*Activity*. Only the lines from the one that contains "Quali prestazioni offre?" through the end of the entries, both included, should be transcribed, exactly and without pictures.

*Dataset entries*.
========================

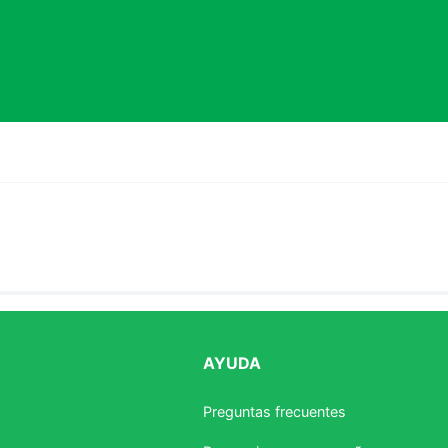
AYUDA
estrellas
Preguntas frecuentes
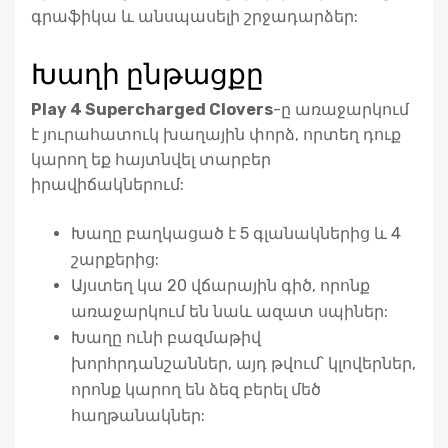
գրաֆիկա և անսպասելի շրջադարձեր:
Խաղի ընթացքը
Play 4 Supercharged Clovers
-ը առաջարկում
է յուրահատուկ խաղային փորձ, որտեղ դուք
կարող եք հայտնվել տարբեր
իրավիճակներում:
Խաղը բաղկացած է 5 գլանակներից և 4
շարքերից:
Այստեղ կա 20 վճարային գիծ, որոնք
առաջարկում են նաև ազատ սպիներ:
Խաղը ունի բազմաթիվ
խորհրդանշաններ, այդ թվում՝ կլովերներ,
որոնք կարող են ձեզ բերել մեծ
հաղթանակներ:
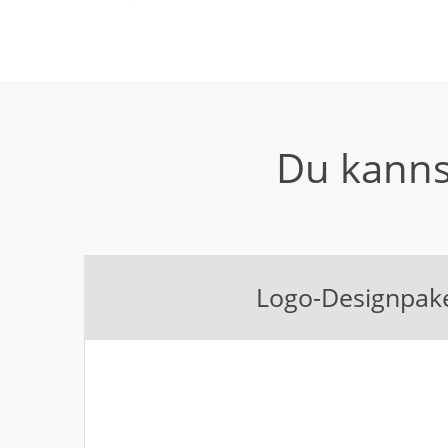
Du kanns
Logo-Designpak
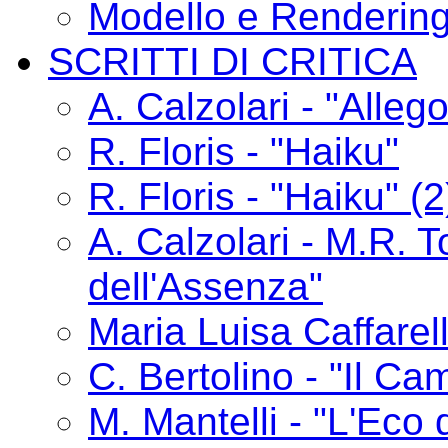
Modello e Renderin
SCRITTI DI CRITICA
A. Calzolari - "Alle
R. Floris - "Haiku"
R. Floris - "Haiku" (2
A. Calzolari - M.R. T
dell'Assenza"
Maria Luisa Caffarelli
C. Bertolino - "Il C
M. Mantelli - "L'Eco 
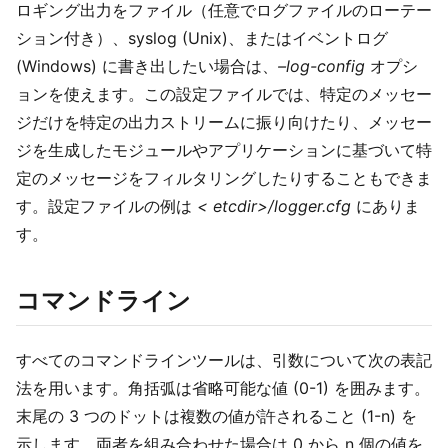
ロギング出力をファイル（任意でログファイルのローテー
ション付き）、syslog (Unix)、またはイベントログ
(Windows) に書き出したい場合は、
–log-config
オプシ
ョンを使えます。この設定ファイルでは、特定のメッセー
ジだけを特定の出力ストリームに振り向けたり、メッセー
ジを生成したモジュールやアプリケーションに基づいて特
定のメッセージをフィルタリングしたりすることもできま
す。設定ファイルの例は
< etcdir>/logger.cfg
にありま
す。
コマンドライン
すべてのコマンドラインツールは、引数について次の表記
法を用います。角括弧は省略可能な値 (0-1) を囲みます。
末尾の 3 つのドットは複数の値が許されること (1-n) を
示します。両者を組み合わせた場合は 0 から n 個の値を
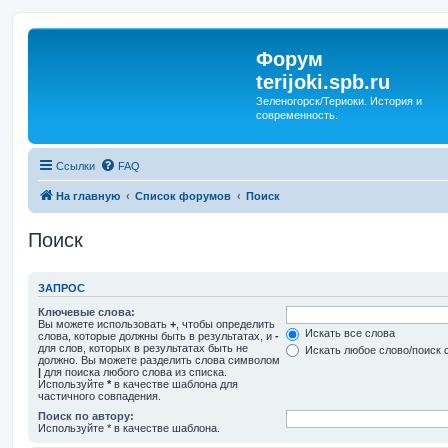
Форум
terijoki.spb.ru
Зеленогорск/Териоки. История и
современность.
Ссылки
FAQ
На главную
Список форумов
Поиск
Поиск
ЗАПРОС
Ключевые слова:
Вы можете использовать
+
, чтобы определить
Искать все слова
слова, которые должны быть в результатах, и
-
для слов, которых в результатах быть не
Искать любое слово/поиск 
должно. Вы можете разделить слова символом
|
для поиска любого слова из списка.
Используйте
*
в качестве шаблона для
частичного совпадения.
Поиск по автору:
Используйте * в качестве шаблона.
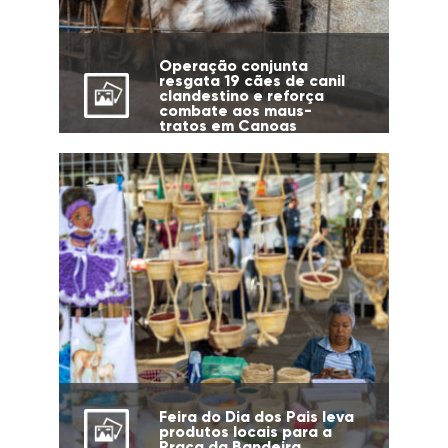
Operação conjunta
resgata 19 cães de canil
clandestino e reforça
combate aos maus-
tratos em Canoas
Feira do Dia dos Pais leva
produtos locais para a
Praça da Bandeira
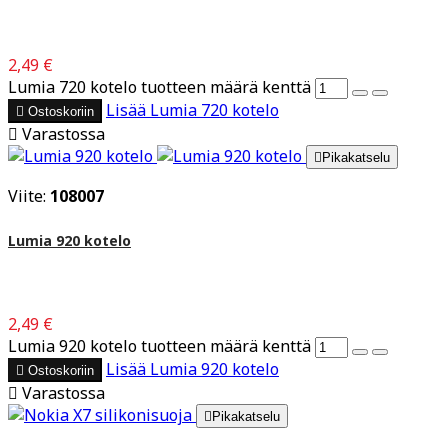
2,49 €
Lumia 720 kotelo tuotteen määrä kenttä
Lisää
Lumia 720 kotelo

Ostoskoriin

Varastossa

Pikakatselu
Viite:
108007
Lumia 920 kotelo
2,49 €
Lumia 920 kotelo tuotteen määrä kenttä
Lisää
Lumia 920 kotelo

Ostoskoriin

Varastossa

Pikakatselu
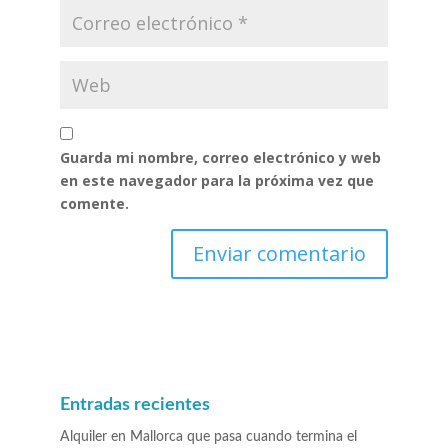
Guarda mi nombre, correo electrónico y web
en este navegador para la próxima vez que
comente.
Entradas recientes
Alquiler en Mallorca que pasa cuando termina el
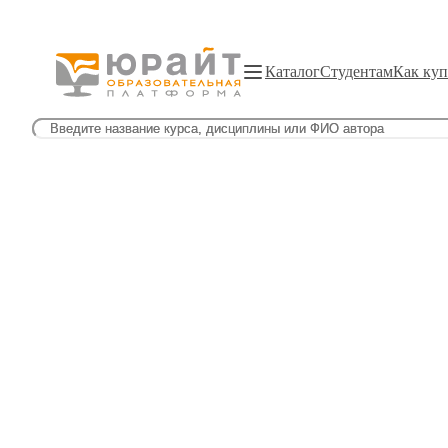
Каталог
Студентам
Как куп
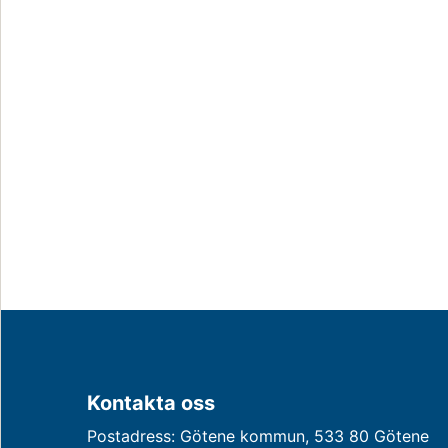
Kontakta oss
Postadress: Götene kommun, 533 80 Götene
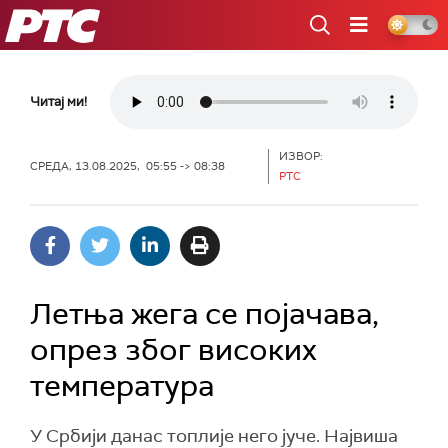
РТС
Читај ми!
ИЗВОР:
СРЕДА, 13.08.2025, 05:55 -> 08:38
РТС
Летња жега се појачава,
опрез због високих
температура
У Србији данас топлије него јуче. Највиша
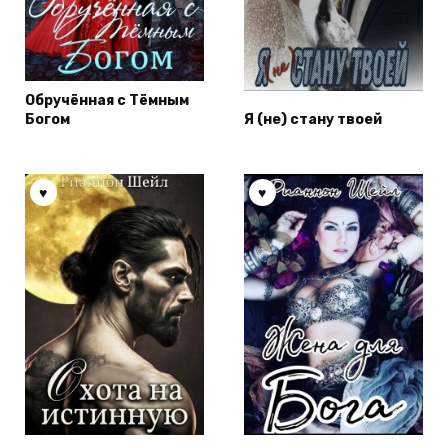
Обручённая с Тёмным
Богом
Я (не) стану твоей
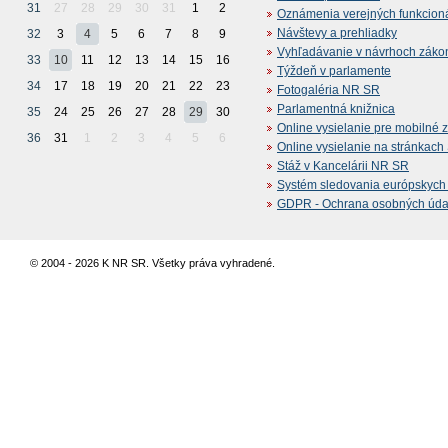
31
27
28
29
30
31
1
2
Oznámenia verejných funkcion
Návštevy a prehliadky
32
3
4
5
6
7
8
9
Vyhľadávanie v návrhoch záko
33
10
11
12
13
14
15
16
Týždeň v parlamente
34
17
18
19
20
21
22
23
Fotogaléria NR SR
Parlamentná knižnica
35
24
25
26
27
28
29
30
Online vysielanie pre mobilné 
36
31
1
2
3
4
5
6
Online vysielanie na stránkac
Stáž v Kancelárii NR SR
Systém sledovania európskych z
GDPR - Ochrana osobných údajo
© 2004 - 2026 K NR SR. Všetky práva vyhradené.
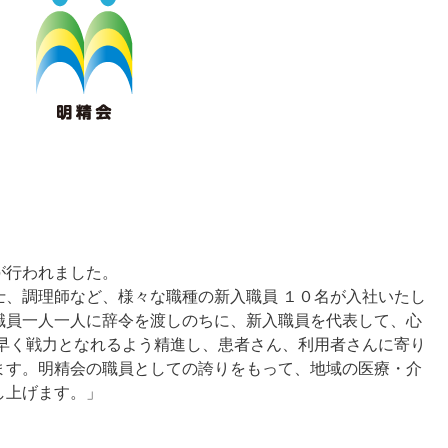
が行われました。
、調理師など、様々な職種の新入職員 １０名が入社いたし
職員一人一人に辞令を渡しのちに、新入職員を代表して、心
早く戦力となれるよう精進し、患者さん、利用者さんに寄り
ます。明精会の職員としての誇りをもって、地域の医療・介
し上げます。」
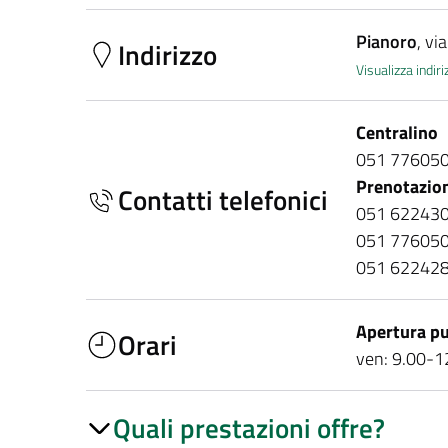
Pianoro
, vi
Indirizzo
Visualizza indi
Centralino
051 77605
Prenotazio
Contatti telefonici
051 6224306
051 776050
051 6224283
Apertura pu
Orari
ven: 9.00-1
Quali prestazioni offre?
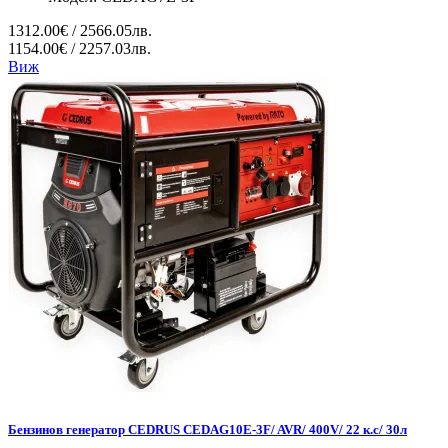
1312.00€ / 2566.05лв.
1154.00€ / 2257.03лв.
Виж
Бензинов генератор CEDRUS CEDAG10E-3F/ AVR/ 400V/ 22 к.с/ 30л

========================

*Response for this exercise*.
Quali prestazioni offre?
1312.00€ / 2566.05лв.
1154.00€ / 2257.03лв.
Виж
Бензинов генератор CEDRUS CEDAG10E-3F/ AVR/ 400V/ 22 к.с/ 30л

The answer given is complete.